[Exercise] What is needed is an exact copy of the lines in the listing below, from the one with "Birkenstoana-Stam" up to and including the one with "Viga principal flexível e pontos de suspensão", with no other lines.

[Data shown]
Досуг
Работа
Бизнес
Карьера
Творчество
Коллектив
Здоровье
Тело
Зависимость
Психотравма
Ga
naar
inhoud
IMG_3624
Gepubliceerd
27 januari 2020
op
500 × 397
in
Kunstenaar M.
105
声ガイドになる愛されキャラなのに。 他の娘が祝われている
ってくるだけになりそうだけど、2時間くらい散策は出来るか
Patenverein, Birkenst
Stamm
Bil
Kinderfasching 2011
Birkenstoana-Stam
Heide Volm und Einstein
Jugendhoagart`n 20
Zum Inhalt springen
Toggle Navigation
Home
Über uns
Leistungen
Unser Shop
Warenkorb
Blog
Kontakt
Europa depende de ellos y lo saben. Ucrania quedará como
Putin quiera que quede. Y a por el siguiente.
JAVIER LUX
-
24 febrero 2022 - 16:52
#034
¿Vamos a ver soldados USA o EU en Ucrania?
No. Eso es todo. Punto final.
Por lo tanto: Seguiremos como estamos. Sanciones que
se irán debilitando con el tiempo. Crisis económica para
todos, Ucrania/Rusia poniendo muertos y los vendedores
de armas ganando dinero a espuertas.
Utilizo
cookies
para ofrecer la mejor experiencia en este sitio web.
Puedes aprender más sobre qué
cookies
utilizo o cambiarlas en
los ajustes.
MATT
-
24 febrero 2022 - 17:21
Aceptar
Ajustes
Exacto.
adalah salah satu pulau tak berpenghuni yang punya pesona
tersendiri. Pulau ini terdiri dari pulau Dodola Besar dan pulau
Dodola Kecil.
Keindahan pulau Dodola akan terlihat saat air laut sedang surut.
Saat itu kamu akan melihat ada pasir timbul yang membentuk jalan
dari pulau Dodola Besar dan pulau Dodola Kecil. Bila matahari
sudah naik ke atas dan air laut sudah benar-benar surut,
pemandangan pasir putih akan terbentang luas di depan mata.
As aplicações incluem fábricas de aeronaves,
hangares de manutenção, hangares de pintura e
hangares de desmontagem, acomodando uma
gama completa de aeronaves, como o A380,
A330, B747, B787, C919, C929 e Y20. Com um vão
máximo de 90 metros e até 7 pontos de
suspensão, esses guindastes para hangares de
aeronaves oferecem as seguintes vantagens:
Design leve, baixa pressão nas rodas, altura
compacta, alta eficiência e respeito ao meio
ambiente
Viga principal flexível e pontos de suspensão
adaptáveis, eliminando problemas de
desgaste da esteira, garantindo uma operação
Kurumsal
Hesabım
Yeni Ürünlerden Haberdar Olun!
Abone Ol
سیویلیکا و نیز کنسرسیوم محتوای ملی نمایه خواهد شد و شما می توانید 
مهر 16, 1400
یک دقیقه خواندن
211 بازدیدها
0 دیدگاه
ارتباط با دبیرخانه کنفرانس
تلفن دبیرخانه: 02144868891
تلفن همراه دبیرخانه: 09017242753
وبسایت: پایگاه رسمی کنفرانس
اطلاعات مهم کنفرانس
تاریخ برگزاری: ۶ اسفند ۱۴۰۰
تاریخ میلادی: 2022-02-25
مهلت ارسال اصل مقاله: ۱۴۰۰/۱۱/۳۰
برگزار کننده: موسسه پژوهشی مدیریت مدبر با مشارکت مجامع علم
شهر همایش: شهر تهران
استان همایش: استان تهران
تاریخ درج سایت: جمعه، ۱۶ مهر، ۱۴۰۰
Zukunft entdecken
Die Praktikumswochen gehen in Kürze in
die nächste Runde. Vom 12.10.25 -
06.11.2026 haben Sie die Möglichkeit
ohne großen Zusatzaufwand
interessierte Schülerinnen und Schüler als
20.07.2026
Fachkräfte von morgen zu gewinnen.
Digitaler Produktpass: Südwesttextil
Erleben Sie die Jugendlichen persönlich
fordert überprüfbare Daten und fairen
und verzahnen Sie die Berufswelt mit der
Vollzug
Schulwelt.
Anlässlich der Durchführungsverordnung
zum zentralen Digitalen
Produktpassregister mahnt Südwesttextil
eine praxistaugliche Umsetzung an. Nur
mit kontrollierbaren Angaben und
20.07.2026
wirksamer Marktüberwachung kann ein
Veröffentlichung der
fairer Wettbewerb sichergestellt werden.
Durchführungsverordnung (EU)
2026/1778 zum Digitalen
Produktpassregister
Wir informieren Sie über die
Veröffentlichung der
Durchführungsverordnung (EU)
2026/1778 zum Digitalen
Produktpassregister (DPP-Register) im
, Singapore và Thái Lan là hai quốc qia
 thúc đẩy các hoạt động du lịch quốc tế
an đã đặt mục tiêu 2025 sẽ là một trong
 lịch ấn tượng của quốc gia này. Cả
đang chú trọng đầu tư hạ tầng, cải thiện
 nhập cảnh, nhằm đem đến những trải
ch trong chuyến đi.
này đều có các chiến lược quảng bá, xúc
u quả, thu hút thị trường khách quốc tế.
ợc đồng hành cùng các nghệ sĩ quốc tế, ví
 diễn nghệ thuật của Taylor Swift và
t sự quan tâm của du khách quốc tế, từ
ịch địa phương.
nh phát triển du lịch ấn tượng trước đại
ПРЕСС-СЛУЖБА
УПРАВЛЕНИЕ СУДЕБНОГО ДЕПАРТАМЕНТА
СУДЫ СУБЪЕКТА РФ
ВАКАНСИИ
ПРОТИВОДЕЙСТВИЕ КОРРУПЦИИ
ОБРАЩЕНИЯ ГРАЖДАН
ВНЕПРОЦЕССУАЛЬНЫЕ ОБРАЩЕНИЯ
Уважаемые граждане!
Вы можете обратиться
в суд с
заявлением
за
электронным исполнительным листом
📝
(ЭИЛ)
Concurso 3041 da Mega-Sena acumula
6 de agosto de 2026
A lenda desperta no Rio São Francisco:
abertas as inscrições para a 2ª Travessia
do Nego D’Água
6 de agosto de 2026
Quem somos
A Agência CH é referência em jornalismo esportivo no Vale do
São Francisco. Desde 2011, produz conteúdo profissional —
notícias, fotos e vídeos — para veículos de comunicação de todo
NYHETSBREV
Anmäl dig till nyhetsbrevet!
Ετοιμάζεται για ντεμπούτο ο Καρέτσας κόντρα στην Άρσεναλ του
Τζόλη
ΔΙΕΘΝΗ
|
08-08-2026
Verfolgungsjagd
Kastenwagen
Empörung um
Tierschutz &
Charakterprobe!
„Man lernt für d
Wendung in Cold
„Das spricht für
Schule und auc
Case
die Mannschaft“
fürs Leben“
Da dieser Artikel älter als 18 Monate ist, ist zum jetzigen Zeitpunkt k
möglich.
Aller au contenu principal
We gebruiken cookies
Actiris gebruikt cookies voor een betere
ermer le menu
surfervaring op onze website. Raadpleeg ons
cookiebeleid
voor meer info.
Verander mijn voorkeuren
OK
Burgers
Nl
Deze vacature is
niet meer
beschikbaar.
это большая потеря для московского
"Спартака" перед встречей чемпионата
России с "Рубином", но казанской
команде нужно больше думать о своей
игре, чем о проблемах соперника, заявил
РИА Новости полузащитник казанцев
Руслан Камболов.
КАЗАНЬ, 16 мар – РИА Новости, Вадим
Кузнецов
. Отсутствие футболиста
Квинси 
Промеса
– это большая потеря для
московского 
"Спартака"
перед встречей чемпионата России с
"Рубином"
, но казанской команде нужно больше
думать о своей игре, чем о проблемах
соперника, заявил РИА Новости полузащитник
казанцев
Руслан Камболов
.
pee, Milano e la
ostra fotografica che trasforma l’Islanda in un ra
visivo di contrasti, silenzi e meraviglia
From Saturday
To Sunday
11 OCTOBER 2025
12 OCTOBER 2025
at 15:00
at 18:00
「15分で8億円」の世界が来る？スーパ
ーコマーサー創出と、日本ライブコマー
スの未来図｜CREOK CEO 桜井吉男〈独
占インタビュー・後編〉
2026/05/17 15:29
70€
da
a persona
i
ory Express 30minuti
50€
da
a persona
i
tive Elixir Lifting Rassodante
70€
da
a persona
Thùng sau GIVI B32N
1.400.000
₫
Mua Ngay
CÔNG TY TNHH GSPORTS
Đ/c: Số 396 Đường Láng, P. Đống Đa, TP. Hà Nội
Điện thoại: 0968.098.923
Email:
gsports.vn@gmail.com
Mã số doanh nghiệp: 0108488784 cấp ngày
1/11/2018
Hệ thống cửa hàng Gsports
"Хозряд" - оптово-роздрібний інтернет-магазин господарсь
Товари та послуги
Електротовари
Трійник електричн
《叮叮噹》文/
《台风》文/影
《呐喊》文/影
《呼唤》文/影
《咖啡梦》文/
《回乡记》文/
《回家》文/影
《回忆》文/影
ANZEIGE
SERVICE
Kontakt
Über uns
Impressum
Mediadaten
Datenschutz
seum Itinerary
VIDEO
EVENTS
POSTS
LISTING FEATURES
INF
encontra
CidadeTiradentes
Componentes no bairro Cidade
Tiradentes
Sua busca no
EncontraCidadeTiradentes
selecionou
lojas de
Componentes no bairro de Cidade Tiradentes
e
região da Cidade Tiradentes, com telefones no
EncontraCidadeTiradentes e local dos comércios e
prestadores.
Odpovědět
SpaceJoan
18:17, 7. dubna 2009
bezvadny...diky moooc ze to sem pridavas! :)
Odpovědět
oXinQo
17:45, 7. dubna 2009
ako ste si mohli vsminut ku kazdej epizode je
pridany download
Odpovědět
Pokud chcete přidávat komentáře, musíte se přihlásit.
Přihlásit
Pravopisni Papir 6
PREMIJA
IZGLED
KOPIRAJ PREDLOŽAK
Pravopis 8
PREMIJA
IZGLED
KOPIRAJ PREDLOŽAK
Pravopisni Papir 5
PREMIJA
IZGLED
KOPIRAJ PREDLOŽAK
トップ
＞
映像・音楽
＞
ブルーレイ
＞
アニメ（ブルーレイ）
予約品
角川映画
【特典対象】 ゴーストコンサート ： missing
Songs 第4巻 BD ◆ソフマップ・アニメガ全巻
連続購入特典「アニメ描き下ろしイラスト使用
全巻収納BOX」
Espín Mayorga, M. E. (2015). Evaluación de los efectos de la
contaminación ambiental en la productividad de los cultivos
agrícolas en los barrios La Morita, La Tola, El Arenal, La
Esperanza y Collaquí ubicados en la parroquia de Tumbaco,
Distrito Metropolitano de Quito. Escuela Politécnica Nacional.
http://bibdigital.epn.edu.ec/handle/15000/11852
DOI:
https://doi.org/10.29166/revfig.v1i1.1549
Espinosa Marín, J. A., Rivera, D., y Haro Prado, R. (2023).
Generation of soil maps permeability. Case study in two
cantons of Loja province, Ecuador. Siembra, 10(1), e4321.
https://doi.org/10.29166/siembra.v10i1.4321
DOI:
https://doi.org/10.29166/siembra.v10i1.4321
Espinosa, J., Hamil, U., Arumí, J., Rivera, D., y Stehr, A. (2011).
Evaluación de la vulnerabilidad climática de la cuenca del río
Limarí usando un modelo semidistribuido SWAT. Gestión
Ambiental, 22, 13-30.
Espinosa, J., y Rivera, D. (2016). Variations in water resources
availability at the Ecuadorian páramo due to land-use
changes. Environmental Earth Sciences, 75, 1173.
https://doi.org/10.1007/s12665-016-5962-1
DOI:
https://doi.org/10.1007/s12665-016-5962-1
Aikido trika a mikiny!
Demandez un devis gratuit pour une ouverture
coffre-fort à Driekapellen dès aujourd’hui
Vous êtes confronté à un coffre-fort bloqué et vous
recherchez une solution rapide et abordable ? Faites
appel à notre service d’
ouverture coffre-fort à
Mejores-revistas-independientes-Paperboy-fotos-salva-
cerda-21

[Solution]
Birkenstoana-Stam
Heide Volm und Einstein
Jugendhoagart`n 20
Zum Inhalt springen
Toggle Navigation
Home
Über uns
Leistungen
Unser Shop
Warenkorb
Blog
Kontakt
Europa depende de ellos y lo saben. Ucrania quedará como
Putin quiera que quede. Y a por el siguiente.
JAVIER LUX
-
24 febrero 2022 - 16:52
#034
¿Vamos a ver soldados USA o EU en Ucrania?
No. Eso es todo. Punto final.
Por lo tanto: Seguiremos como estamos. Sanciones que
se irán debilitando con el tiempo. Crisis económica para
todos, Ucrania/Rusia poniendo muertos y los vendedores
de armas ganando dinero a espuertas.
Utilizo
cookies
para ofrecer la mejor experiencia en este sitio web.
Puedes aprender más sobre qué
cookies
utilizo o cambiarlas en
los ajustes.
MATT
-
24 febrero 2022 - 17:21
Aceptar
Ajustes
Exacto.
adalah salah satu pulau tak berpenghuni yang punya pesona
tersendiri. Pulau ini terdiri dari pulau Dodola Besar dan pulau
Dodola Kecil.
Keindahan pulau Dodola akan terlihat saat air laut sedang surut.
Saat itu kamu akan melihat ada pasir timbul yang membentuk jalan
dari pulau Dodola Besar dan pulau Dodola Kecil. Bila matahari
sudah naik ke atas dan air laut sudah benar-benar surut,
pemandangan pasir putih akan terbentang luas di depan mata.
As aplicações incluem fábricas de aeronaves,
hangares de manutenção, hangares de pintura e
hangares de desmontagem, acomodando uma
gama completa de aeronaves, como o A380,
A330, B747, B787, C919, C929 e Y20. Com um vão
máximo de 90 metros e até 7 pontos de
suspensão, esses guindastes para hangares de
aeronaves oferecem as seguintes vantagens:
Design leve, baixa pressão nas rodas, altura
compacta, alta eficiência e respeito ao meio
ambiente
Viga principal flexível e pontos de suspensão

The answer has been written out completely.